中小企業が成長資金を得るため、私たちは次のステップで「POファイナンス」(Purchase Order Finance)というスキームを用意しています。これは、発注があったらお金を借りられるようにしようという仕組みです。通常は納品してから、手形が出れば手形、あるいは電子記録債権を割り引くのがこれまでの売掛金のファイナンスでした。我々は売掛金が発生する前、受注段階で電子記録債権を発生させます。受注段階で電子記録債権があれば、その時点で銀行の担保に入れられますから、受注段階でお金を借りることができます。
このスキームには中小企業庁も賛同していただいています。信用保証協会が保証してくれるように制度改正してくださいました。そのため、このスキームが動き出せば、優良な上場企業から1億円の受注があったら、受注額の半分まで借り入れすることが可能になります。受注額の半分を借りることが可能になれば、資金繰りはかなり楽になるだろうと思います。手前でお金が入りますから、資金繰りを気にせずに、大型受注も可能になり、会社を成長させることができます。

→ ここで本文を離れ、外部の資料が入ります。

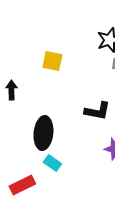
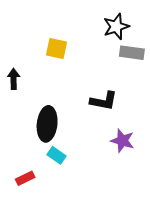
red rectangle: (22, 185) -> (25, 178), size x0.7

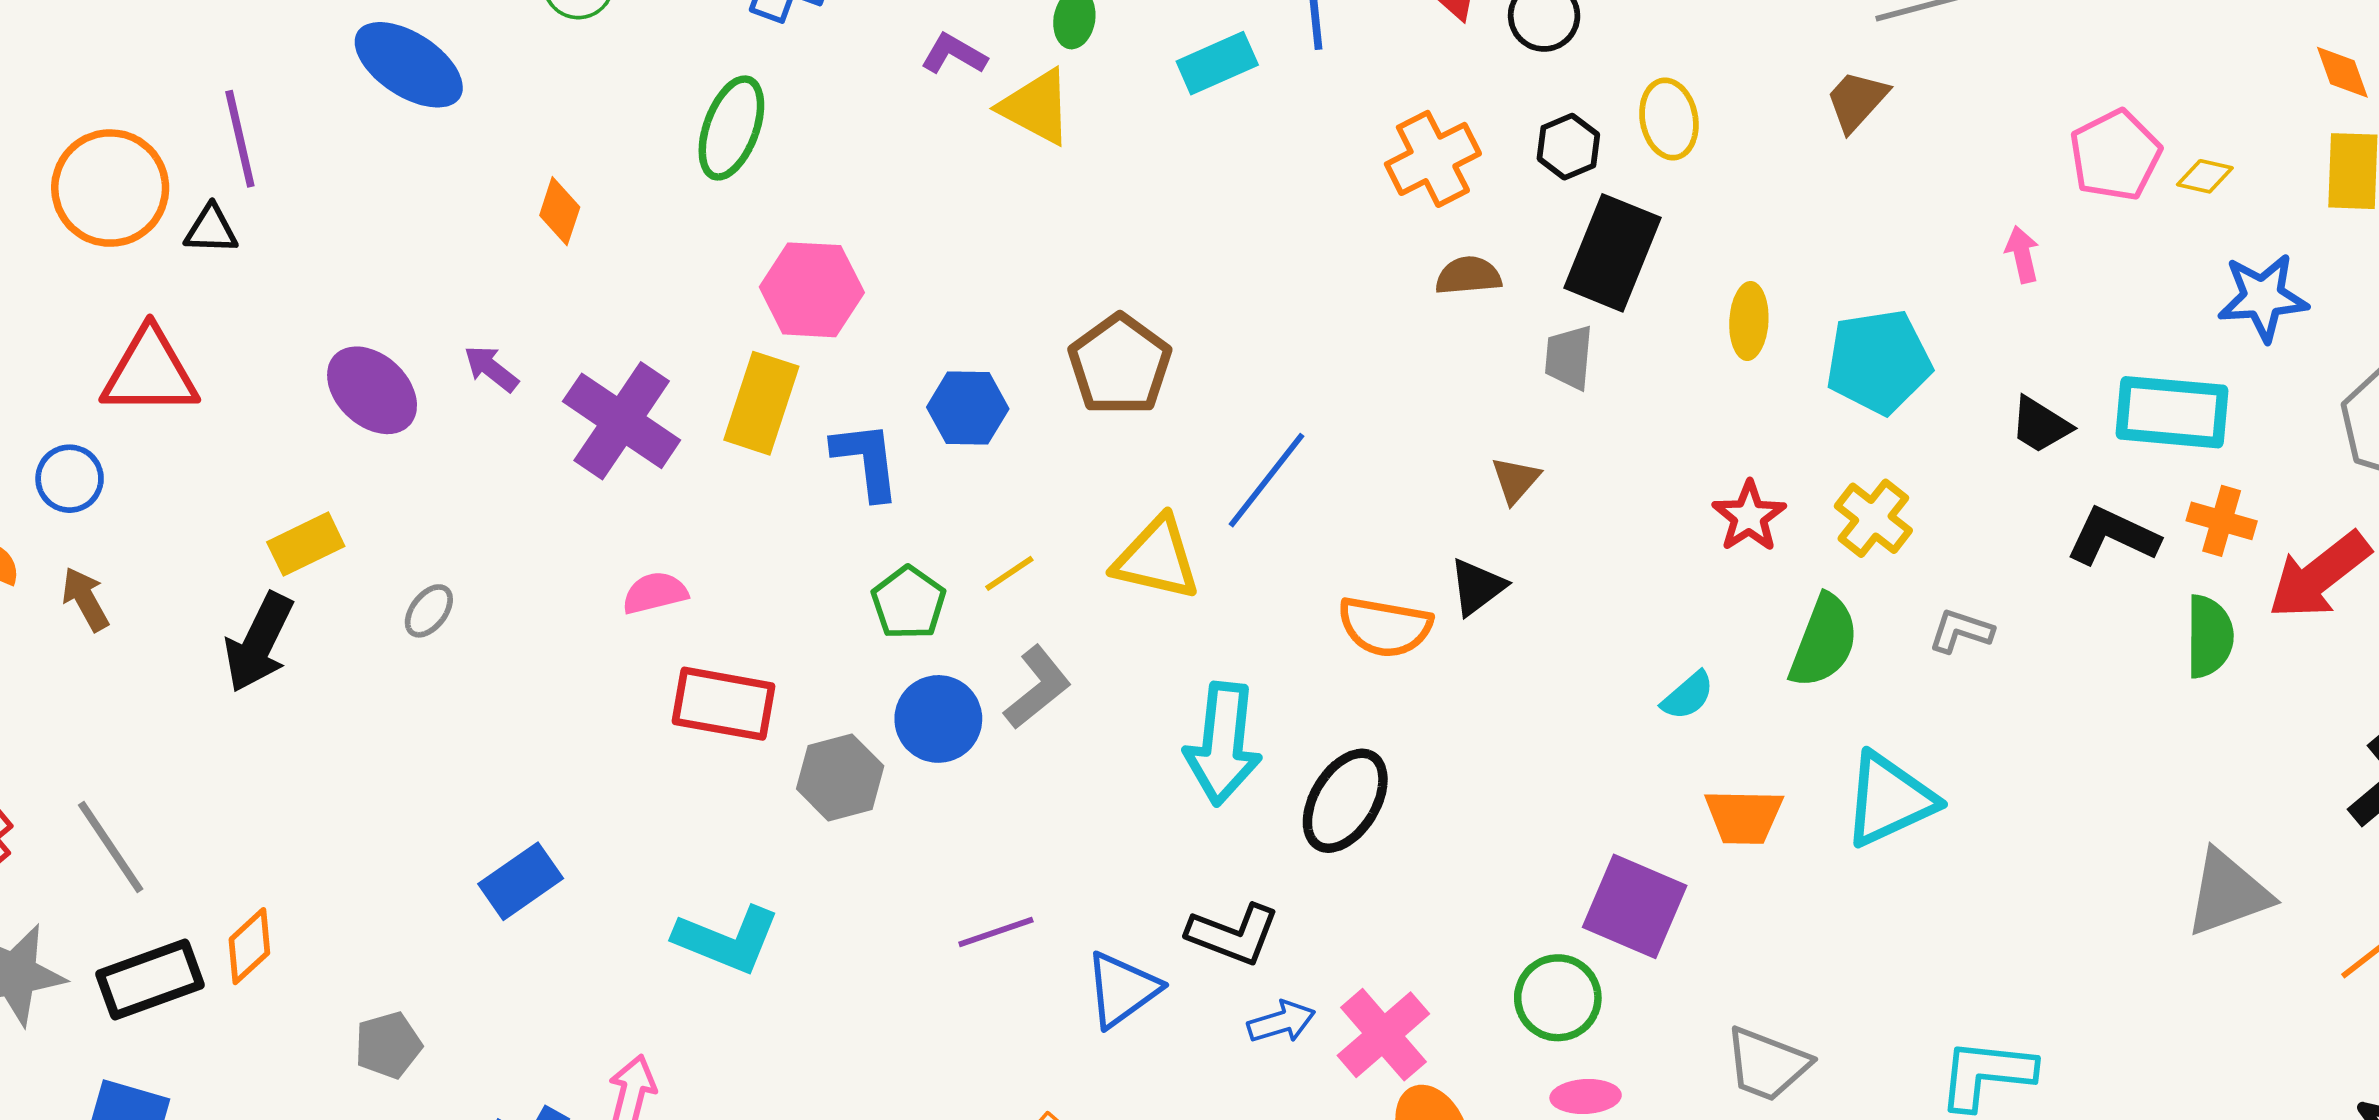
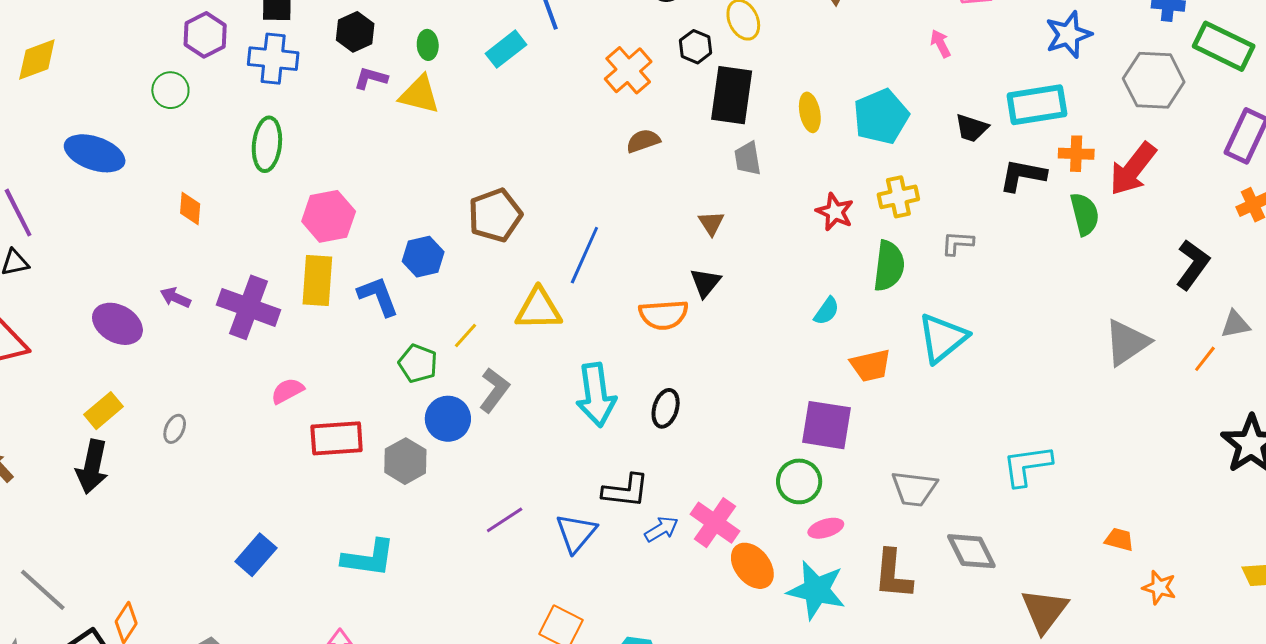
brown semicircle: (1468, 276) -> (643, 141), moved
gray trapezoid: (1569, 357) -> (748, 158), moved
brown pentagon: (1120, 365) -> (495, 215), turned 30
yellow cross: (1873, 518) -> (898, 197), turned -36
black ellipse: (1345, 801) -> (666, 408), size x0.7

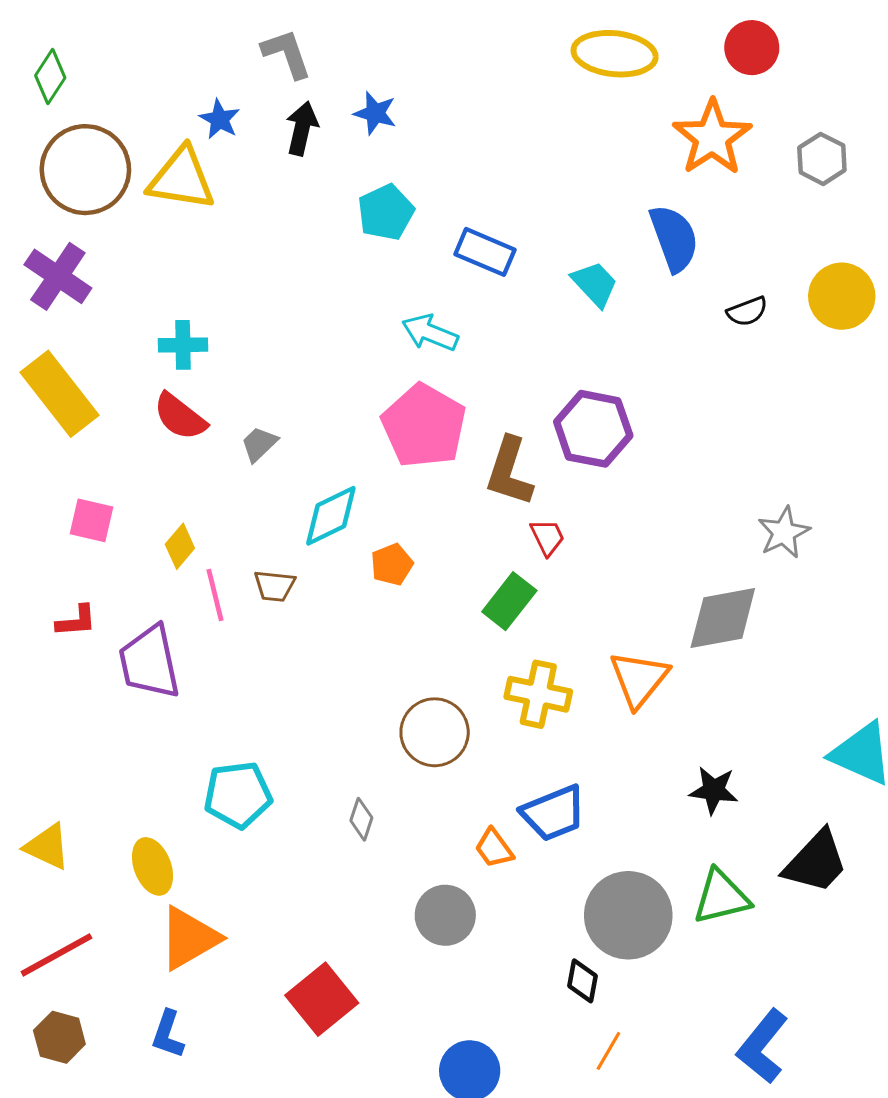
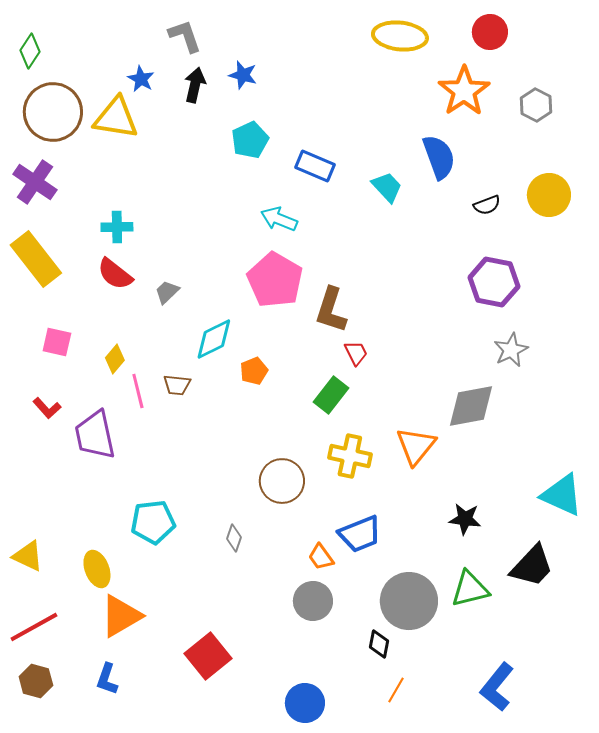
purple hexagon: (593, 429) -> (494, 282), moved
red L-shape: (76, 621) -> (47, 408), turned 52
gray circle: (445, 915) -> (313, 601), moved

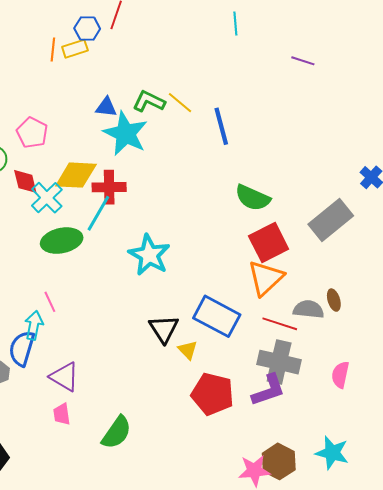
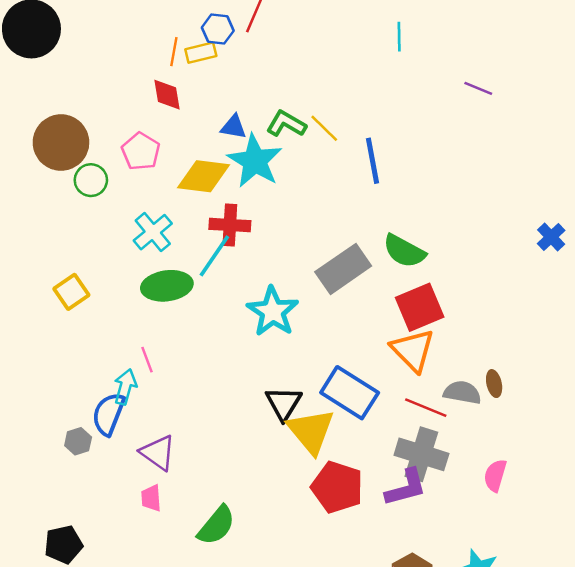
yellow diamond: (76, 175) -> (204, 176), moved
red diamond: (25, 181) -> (167, 95), moved
gray rectangle: (331, 220) -> (343, 269), moved
orange triangle: (266, 278) -> (413, 350), turned -36
yellow triangle: (188, 350) -> (311, 431), size x2.0

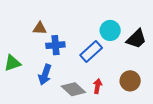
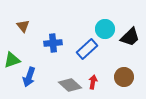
brown triangle: (40, 28) -> (23, 26), moved, turned 48
blue arrow: (45, 75) -> (29, 77), moved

成長資金というと、工場を作るとか、研究開発を思い浮かべますが、中小企業の場合は、大きな仕事を取ることが一番大事で、これが会社の規模を拡大していくエンジンになります。事業計画を作って、計画通り経営を安定させ、規模の拡大を実現していくというのは、ある程度以上の大きい企業の話であって、町の中小企業は、まずどうにかして大きな仕事を取ろうと奮闘しているのです。
――資金繰りが大事になるわけですね。
そうです。例えば、年間1億円の売り上げの会社が3億円になる時、先に人材を確保し、システム設備への投資等、資金が必要になり、運転資金が足りなくなります。その時に資金調達できるか、融資してくれるかどうかが重要です。ただ、銀行は、過去の決算を見て融資を判断することが多く、一般的には成長資金を借りるのはなかなか難しいのです。
――先は見ていない、と。今までの実績しか見ていないのですね。
そうです。銀行から借りる交渉をすれば、まず枕詞は「決算書3期分、持ってきて」です。過去3年間の決算を見て、そこから分析が始まるわけです。しかし、現代社会は極めて変化が激しいので、中小企業にとっても、銀行にとっても、現在の経営状況と返済時点の資金状況を的確に把握することが重要です。過去の直線的な延長上に未来があるわけではありません。企業を現在から未来につなぐのが金融の使命であると思います。すでにまとめられている過去の決算を分析するのではなく、一からデータをまとめて企業の未来を把握する。以前は、そのような手間のかかることは現実的ではなかったかもしれませんが、FinTechはそうした課題を解決するためにこそあると思います。われわれはそうした未来に向けた金融のサポートをしたいと思います。
われわれは未来を把握する金融のプラットフォームとして、EDI(電子データ発注、納品・検収、代金支払い)と電子記録債権を組み合わせた電子記録債権EDIを開発中です。これによってPOファイナンスは、審査・事務コストの低い新しい金融の在り方として日本に拡げられると考えます。